What you are asked to do - On how many lines of the records below does the string "from" appear? Reply with only the number.
= = = = =
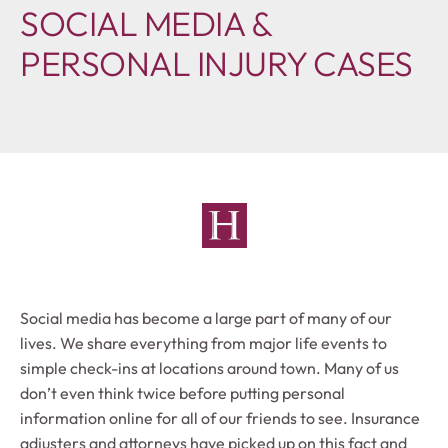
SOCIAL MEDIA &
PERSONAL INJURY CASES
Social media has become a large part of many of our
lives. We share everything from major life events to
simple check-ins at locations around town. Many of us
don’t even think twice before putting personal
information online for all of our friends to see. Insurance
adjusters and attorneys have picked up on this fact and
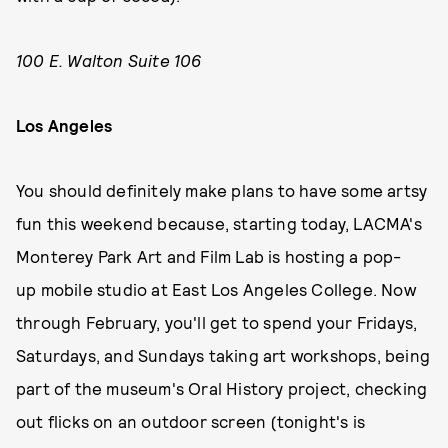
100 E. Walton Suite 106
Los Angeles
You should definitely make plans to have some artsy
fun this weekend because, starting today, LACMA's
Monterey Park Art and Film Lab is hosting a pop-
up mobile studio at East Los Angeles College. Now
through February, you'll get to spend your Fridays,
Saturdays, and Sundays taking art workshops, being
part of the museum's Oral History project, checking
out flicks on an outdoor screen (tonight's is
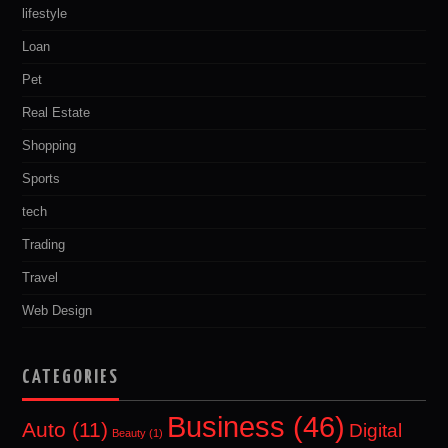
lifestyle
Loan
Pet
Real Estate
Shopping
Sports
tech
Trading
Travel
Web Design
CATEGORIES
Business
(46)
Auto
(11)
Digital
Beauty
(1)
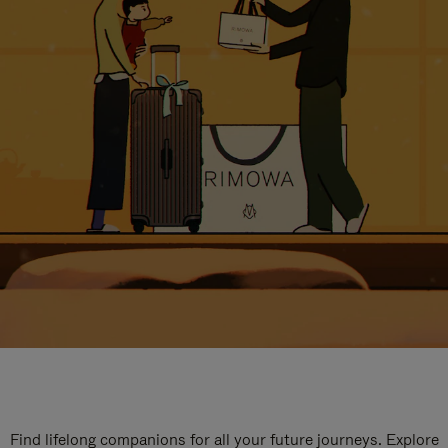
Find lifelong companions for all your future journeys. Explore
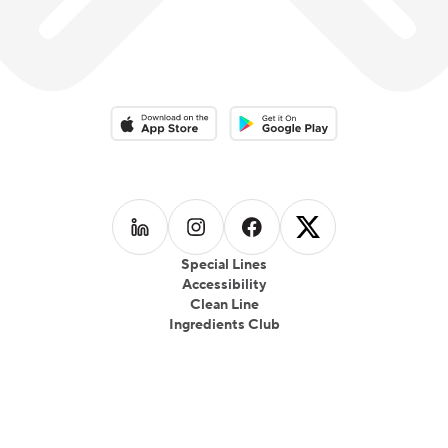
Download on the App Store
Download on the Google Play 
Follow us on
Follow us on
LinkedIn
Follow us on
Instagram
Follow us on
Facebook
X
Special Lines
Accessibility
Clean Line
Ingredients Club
= = = = =
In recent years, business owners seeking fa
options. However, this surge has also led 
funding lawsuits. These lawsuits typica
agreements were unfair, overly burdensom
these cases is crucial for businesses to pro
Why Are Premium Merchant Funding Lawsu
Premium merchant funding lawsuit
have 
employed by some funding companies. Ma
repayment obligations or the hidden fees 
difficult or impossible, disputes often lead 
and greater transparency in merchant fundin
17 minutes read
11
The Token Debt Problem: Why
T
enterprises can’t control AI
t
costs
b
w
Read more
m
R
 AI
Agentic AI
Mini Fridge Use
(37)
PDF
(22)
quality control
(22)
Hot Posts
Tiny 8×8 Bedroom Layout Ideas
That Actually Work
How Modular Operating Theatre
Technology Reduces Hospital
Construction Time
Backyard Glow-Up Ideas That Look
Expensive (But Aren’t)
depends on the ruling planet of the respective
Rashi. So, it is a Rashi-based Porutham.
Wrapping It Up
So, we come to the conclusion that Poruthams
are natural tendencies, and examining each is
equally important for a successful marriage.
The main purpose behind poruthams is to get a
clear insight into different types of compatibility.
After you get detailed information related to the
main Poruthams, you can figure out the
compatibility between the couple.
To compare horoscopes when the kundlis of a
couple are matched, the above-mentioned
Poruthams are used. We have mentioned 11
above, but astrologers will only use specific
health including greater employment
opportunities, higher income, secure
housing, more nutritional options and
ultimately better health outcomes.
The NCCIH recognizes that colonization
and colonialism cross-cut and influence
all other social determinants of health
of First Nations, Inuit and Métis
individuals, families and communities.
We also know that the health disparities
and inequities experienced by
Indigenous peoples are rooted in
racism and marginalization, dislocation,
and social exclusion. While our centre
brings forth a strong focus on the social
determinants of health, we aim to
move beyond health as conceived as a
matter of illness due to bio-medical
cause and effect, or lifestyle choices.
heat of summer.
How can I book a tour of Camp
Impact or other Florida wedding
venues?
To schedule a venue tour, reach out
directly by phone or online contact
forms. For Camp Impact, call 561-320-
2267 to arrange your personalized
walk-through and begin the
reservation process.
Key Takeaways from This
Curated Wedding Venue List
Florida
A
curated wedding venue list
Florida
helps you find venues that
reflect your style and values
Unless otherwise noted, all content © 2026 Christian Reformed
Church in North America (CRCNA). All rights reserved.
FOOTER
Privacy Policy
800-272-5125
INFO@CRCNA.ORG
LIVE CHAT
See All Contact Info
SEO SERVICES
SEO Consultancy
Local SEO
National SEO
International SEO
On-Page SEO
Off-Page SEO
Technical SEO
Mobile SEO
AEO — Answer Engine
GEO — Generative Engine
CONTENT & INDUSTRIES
= = = = =
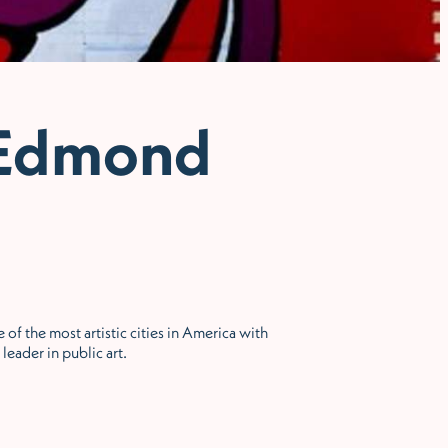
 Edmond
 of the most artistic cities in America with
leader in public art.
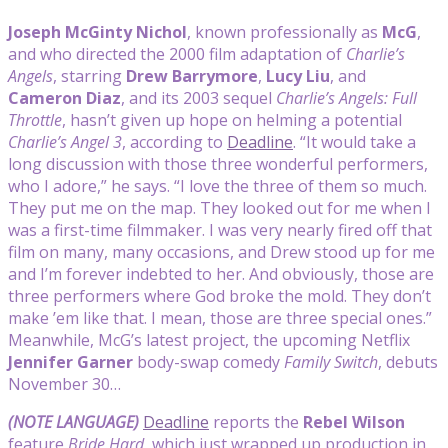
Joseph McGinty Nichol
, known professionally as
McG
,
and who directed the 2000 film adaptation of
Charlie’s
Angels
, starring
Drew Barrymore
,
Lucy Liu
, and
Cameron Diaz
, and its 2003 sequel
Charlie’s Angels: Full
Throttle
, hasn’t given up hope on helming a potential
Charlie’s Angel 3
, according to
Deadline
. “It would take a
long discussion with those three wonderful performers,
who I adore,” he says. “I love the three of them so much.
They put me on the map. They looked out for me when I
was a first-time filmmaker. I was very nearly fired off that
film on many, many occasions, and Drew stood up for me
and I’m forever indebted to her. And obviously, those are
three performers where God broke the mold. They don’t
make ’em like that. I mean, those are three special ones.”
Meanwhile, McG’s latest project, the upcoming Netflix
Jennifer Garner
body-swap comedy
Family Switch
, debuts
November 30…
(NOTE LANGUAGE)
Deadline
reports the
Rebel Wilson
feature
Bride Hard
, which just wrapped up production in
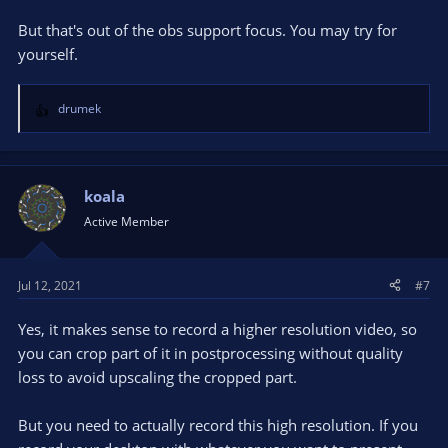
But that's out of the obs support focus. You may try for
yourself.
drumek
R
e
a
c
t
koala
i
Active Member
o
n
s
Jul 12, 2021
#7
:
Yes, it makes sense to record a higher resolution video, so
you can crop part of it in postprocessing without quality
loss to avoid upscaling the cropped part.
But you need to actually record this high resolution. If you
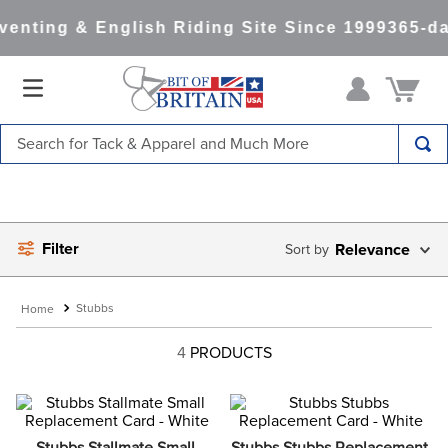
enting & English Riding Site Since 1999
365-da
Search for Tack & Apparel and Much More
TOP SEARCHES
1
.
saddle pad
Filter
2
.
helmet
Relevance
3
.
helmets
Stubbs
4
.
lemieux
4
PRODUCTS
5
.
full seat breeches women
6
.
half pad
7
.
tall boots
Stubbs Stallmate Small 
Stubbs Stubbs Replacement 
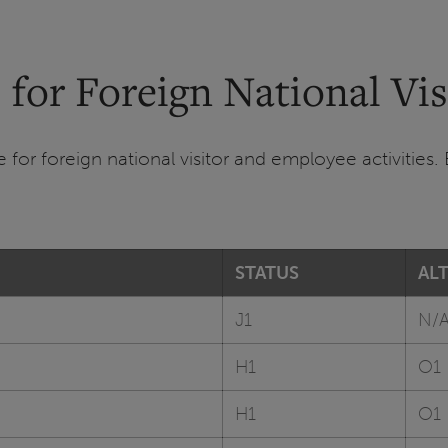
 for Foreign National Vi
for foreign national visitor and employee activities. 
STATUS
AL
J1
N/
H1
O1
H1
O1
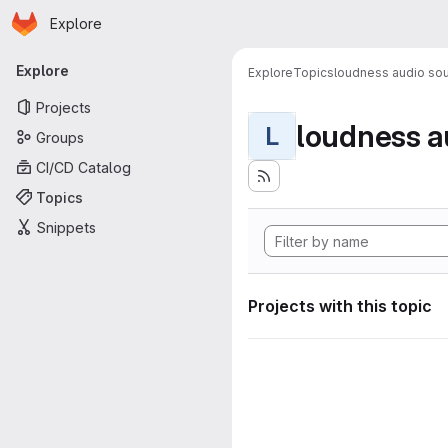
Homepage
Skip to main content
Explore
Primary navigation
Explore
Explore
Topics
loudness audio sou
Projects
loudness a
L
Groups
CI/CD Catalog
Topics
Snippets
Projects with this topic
= = = = =
Reply to the task - 2